BEGIN
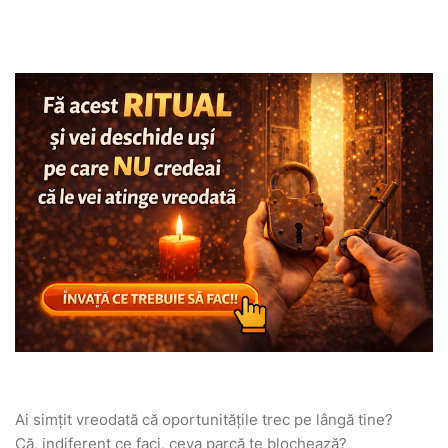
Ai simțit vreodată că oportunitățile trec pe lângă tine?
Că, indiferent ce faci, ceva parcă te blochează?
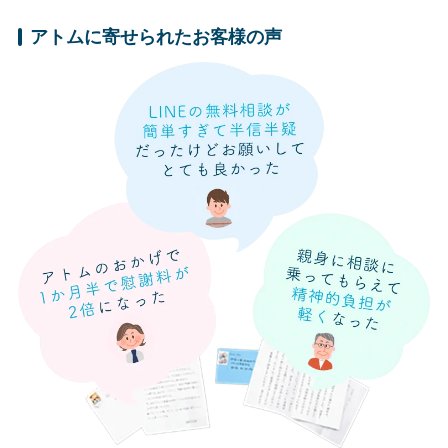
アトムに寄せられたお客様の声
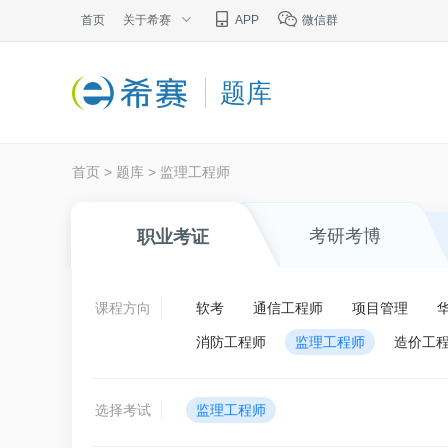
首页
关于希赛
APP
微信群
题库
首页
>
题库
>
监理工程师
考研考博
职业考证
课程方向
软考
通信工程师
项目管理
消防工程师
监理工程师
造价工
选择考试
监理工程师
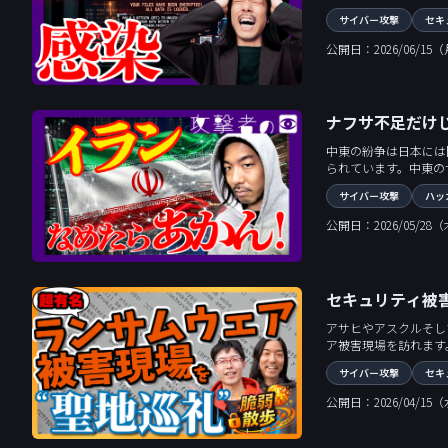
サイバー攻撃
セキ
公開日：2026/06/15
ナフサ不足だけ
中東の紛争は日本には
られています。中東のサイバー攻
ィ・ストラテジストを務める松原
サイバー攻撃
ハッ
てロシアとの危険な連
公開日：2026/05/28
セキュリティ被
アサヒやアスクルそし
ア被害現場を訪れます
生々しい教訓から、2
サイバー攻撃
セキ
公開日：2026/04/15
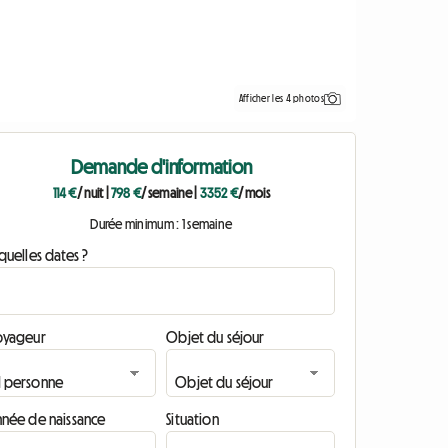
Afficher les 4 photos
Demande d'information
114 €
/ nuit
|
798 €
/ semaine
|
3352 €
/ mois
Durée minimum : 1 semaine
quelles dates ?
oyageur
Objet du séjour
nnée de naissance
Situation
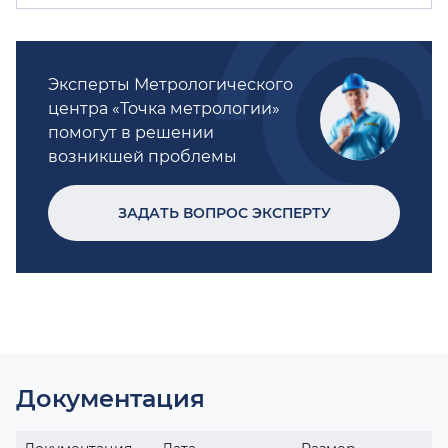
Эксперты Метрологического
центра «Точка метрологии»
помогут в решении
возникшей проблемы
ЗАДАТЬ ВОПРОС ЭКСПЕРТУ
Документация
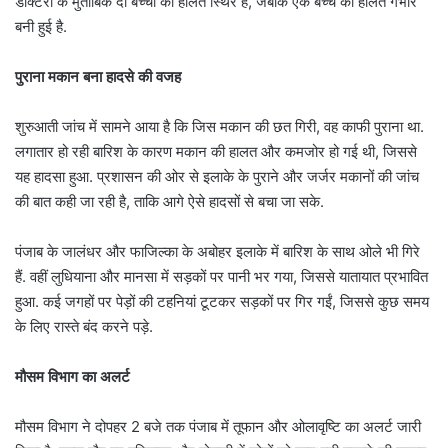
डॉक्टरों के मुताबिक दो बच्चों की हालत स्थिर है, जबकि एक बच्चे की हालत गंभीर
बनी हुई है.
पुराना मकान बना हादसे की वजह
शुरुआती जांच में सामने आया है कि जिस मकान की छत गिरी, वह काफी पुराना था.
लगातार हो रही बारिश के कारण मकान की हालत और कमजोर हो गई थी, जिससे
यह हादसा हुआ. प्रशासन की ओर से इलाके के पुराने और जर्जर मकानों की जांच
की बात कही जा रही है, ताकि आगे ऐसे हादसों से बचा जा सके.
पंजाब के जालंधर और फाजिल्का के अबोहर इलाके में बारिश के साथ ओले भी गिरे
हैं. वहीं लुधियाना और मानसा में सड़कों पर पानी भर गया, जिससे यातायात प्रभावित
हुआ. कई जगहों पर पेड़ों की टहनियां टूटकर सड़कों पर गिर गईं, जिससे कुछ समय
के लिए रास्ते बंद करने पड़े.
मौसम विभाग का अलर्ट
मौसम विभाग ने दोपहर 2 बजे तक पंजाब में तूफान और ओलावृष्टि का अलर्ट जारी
END
Activity
Copy the listing above word for word. Do not include the pictures.

Response below
Ai simțit vreodată că oportunitățile trec pe lângă tine?
Că, indiferent ce faci, ceva parcă te blochează?
アトムに寄せられたお客様の声
首页
关于希赛
APP
微信群
题库
首页
>
题库
>
监理工程师
考研考博
职业考证
课程方向
软考
通信工程师
项目管理
消防工程师
监理工程师
造价工
选择考试
监理工程师
サイバー攻撃
セキ
公開日：2026/06/15
ナフサ不足だけ
中東の紛争は日本には
られています。中東のサイバー攻
ィ・ストラテジストを務める松原
サイバー攻撃
ハッ
てロシアとの危険な連
公開日：2026/05/28
セキュリティ被
アサヒやアスクルそし
ア被害現場を訪れます
生々しい教訓から、2
サイバー攻撃
セキ
公開日：2026/04/15
Afficher les 4 photos
Demande d'information
114 €
/ nuit
|
798 €
/ semaine
|
3352 €
/ mois
Durée minimum : 1 semaine
quelles dates ?
oyageur
Objet du séjour
nnée de naissance
Situation
Эксперты Метрологического
центра «Точка метрологии»
помогут в решении
возникшей проблемы
ЗАДАТЬ ВОПРОС ЭКСПЕРТУ
Документация
डॉक्टरों के मुताबिक दो बच्चों की हालत स्थिर है, जबकि एक बच्चे की हालत गंभीर
बनी हुई है.
पुराना मकान बना हादसे की वजह
शुरुआती जांच में सामने आया है कि जिस मकान की छत गिरी, वह काफी पुराना था.
लगातार हो रही बारिश के कारण मकान की हालत और कमजोर हो गई थी, जिससे
यह हादसा हुआ. प्रशासन की ओर से इलाके के पुराने और जर्जर मकानों की जांच
की बात कही जा रही है, ताकि आगे ऐसे हादसों से बचा जा सके.
पंजाब के जालंधर और फाजिल्का के अबोहर इलाके में बारिश के साथ ओले भी गिरे
हैं. वहीं लुधियाना और मानसा में सड़कों पर पानी भर गया, जिससे यातायात प्रभावित
हुआ. कई जगहों पर पेड़ों की टहनियां टूटकर सड़कों पर गिर गईं, जिससे कुछ समय
के लिए रास्ते बंद करने पड़े.
मौसम विभाग का अलर्ट
मौसम विभाग ने दोपहर 2 बजे तक पंजाब में तूफान और ओलावृष्टि का अलर्ट जारी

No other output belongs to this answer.